▸ TASK OBJECTIVE
Copy out, from the data below, each line in which the word "Your" occurs.
-- DATASET RECORDS follows --
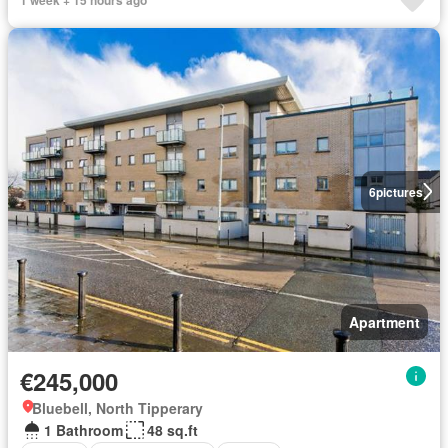
6
pictures
Apartment
€245,000
Bluebell, North Tipperary
1 Bathroom
48 sq.ft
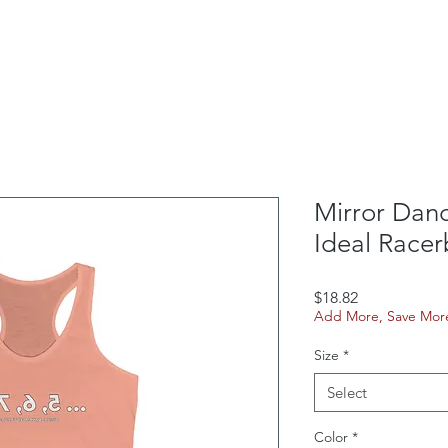
School Outreach
Box Office
Rentals
Contac
Mirror Dan
Ideal Race
Price
$18.82
Add More, Save Mor
Size
*
Select
Color
*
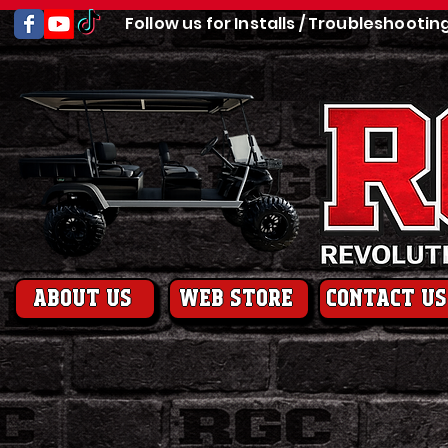
Follow us for Installs / Troubleshootin
About us
web store
contact us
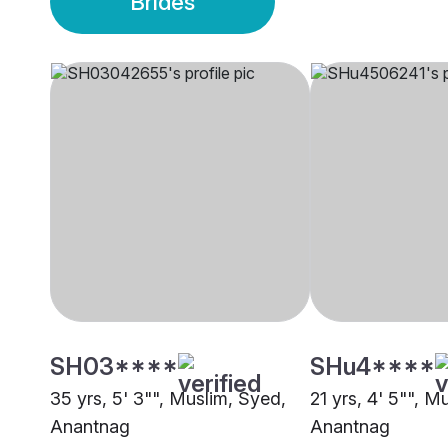
Brides
SH03****
SHu4****
35 yrs, 5' 3"", Muslim, Syed,
21 yrs, 4' 5"", M
Anantnag
Anantnag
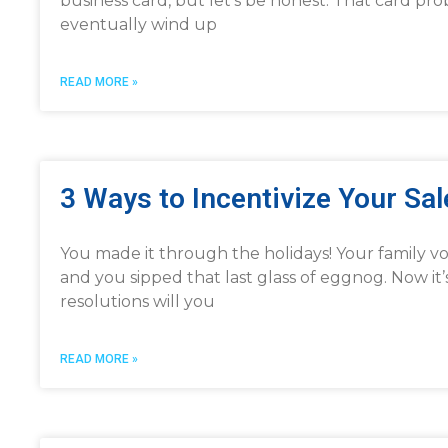
business card, but let’s be honest. That card pro
eventually wind up
READ MORE »
3 Ways to Incentivize Your Sa
You made it through the holidays! Your family 
and you sipped that last glass of eggnog. Now it
resolutions will you
READ MORE »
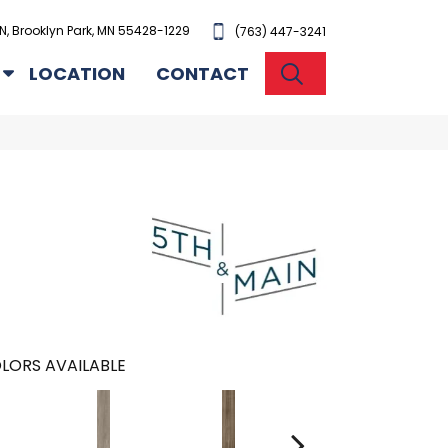
N, Brooklyn Park, MN 55428-1229
(763) 447-3241
SEARCH
LOCATION
CONTACT
n
LORS AVAILABLE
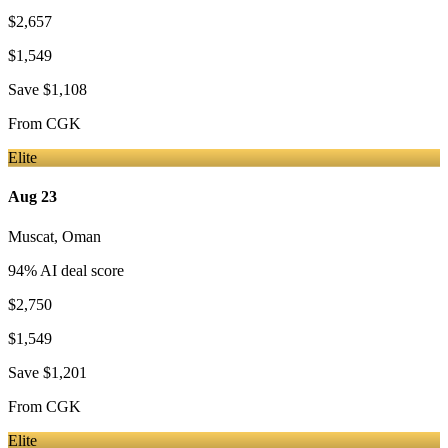
$2,657
$1,549
Save
$1,108
From
CGK
Elite
Aug 23
Muscat
,
Oman
94
% AI deal score
$2,750
$1,549
Save
$1,201
From
CGK
Elite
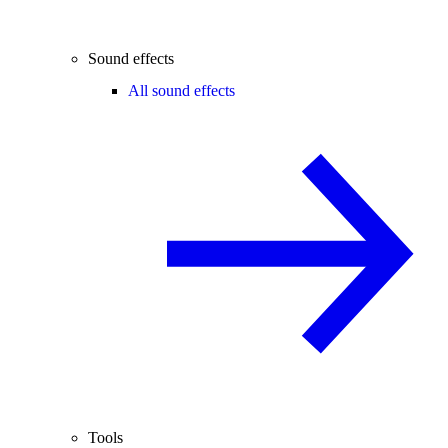
Sound effects
All sound effects
Tools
-- DATASET RECORDS concluded --
▸ ANSWER TO THIS PROBLEM
3 Ways to Incentivize Your Sa
You made it through the holidays! Your family 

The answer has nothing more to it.